En 2018, environ 1,9 million d'indigènes vivent en Colombie. Selon l'Abcolombie, près de la moitié d'entre eux éprouvent une pauvreté extrême, tandis que plus de 60% de la population totale de la Colombie vit en dessous du seuil de pauvreté. Les communautés autochtones sont confrontées à des barrières distinctes et profondément enracinées qui perpétuent cette inégalité, souvent liée au conflit, au déplacement et à la discrimination.
Conflit armé et déplacement
La Colombie a subi des décennies de conflits armés, à partir de 1964 avec l'émergence de groupes de guérilla tels que les forces armées révolutionnaires de Colombie (FARC) et l'Armée nationale de libération (ELN). Bien qu'un accord de paix ait été signé avec le FARC en 2016, la violence et le déplacement restent des défis continus.
Les communautés autochtones sont particulièrement vulnérables dans ce contexte. En raison de leur isolement géographique et de leur représentation politique limitée, de nombreuses familles autochtones vivent dans des zones de conflit et font face à des différends territoriaux impliquant des acteurs armés. L'Abcolombie rapporte que plus de 300 autochtones ont été déplacés de force ces dernières années. Les enfants de ces communautés sont également confrontés à un risque accru: depuis 2016, plus de 8 000 enfants autochtones ont été recrutés par des groupes armés.
Discrimination systémique et violations des droits
La discrimination historique continue d'affecter des peuples autochtones en Colombie. Bien que la Constitution de 1991 ait officiellement reconnu ses droits, l'application de la loi reste incohérente. De nombreux groupes autochtones sont toujours confrontés à l'exclusion de la prise de décision et des services publics.
La dépossession des terres, les menaces et les attaques contre les dirigeants communautaires persistent. Le plaidoyer pour les droits autochtones peut être dangereux: en 2023, la Colombie a enregistré 142 tueries de défenseurs des droits de l'homme, près de la moitié du total mondial. Les défenseurs autochtones sont parmi ceux les plus fréquemment ciblés. La violence entrave l'organisation communautaire, affaiblit les réseaux de soutien et perpétue les cycles de pauvreté.
Voies de soutien et de développement
Malgré les défis, les organisations de la Colombie s'efforcent de soutenir les communautés autochtones et de réduire la pauvreté. L'assistance ciblée et le plaidoyer sont essentiels pour améliorer les conditions de vie et assurer l'accès à l'éducation, aux soins de santé et à la protection juridique.
- Scottish Catholic International Aid Fund (SCIAF). Fondée à l'origine en 1985, SCIAF soutient les communautés autochtones et afro-colombiennes en renforçant la résilience aux catastrophes, les droits fonciers et l'accès aux services de base.
- Groupe de travail international pour les affaires autochtones (IWGIA). IWGIA favorise les droits autochtones et l'autodétermination. En Colombie et dans d'autres pays d'Amérique du Sud, il se concentre sur les droits fonciers et l'équité entre les sexes chez les femmes autochtones.
- Amnesty International. Cette organisation finance des campagnes et fournit des recherches pour aider les groupes minoritaires dans différents pays.
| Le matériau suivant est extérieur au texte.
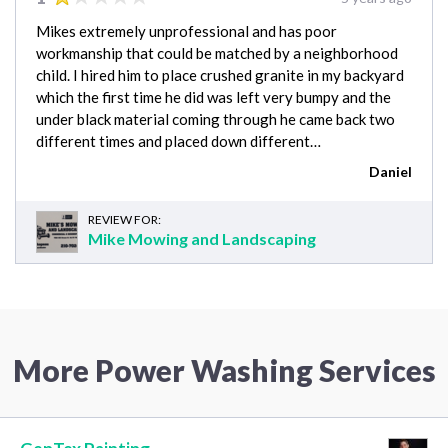
Mikes extremely unprofessional and has poor
workmanship that could be matched by a neighborhood
child. I hired him to place crushed granite in my backyard
which the first time he did was left very bumpy and the
under black material coming through he came back two
different times and placed down different…
Daniel
REVIEW FOR:
Mike Mowing and Landscaping
More Power Washing Services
En Colombie, Amnesty International défend les droits des groupes autochtones menacés par les conflits armés, les déplacements et la violence.
En avant
Les efforts visant à réduire la pauvreté autochtone en Colombie impliquent de plus en plus de renforcement de la gouvernance locale, de l'accès à l'éducation et des droits des terres juridiques. Selon le Fonds international pour le développement agricole (IFAD), la sécurité foncière est un catalyseur clé pour les avantages multiples dans l'éradication de la pauvreté, la sécurité alimentaire et la nutrition. L'élargissement de telles mesures en Colombie offre une voie pour améliorer la stabilité économique tout en protégeant le patrimoine culturel. Les programmes nationaux et internationaux continuent de soutenir la participation de la société civile, l'autonomie territoriale et le développement rural. Les améliorations à long terme dans ces domaines restent liées à des investissements soutenus, à l'application des protections existantes et à la collaboration avec des organisations dirigées par des autochtones.